Saved data entries:

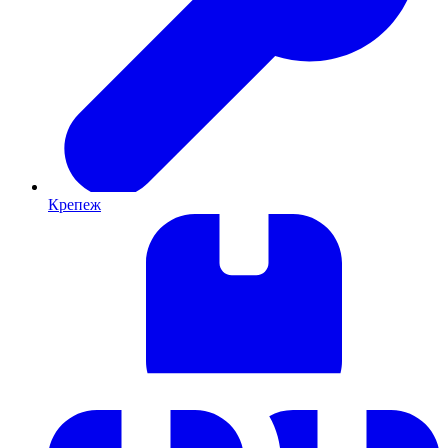
Крепеж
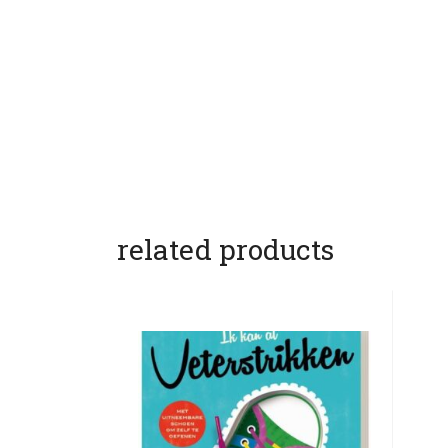
related products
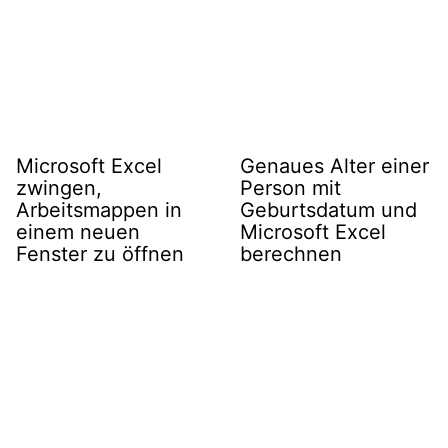
Microsoft Excel
Genaues Alter einer
zwingen,
Person mit
Arbeitsmappen in
Geburtsdatum und
einem neuen
Microsoft Excel
Fenster zu öffnen
berechnen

What you will do
Repeat all of the entries word for word, but omit the pictures.

Final answer
Крепеж
related products
Microsoft Excel
Genaues Alter einer
zwingen,
Person mit
Arbeitsmappen in
Geburtsdatum und
einem neuen
Microsoft Excel
Fenster zu öffnen
berechnen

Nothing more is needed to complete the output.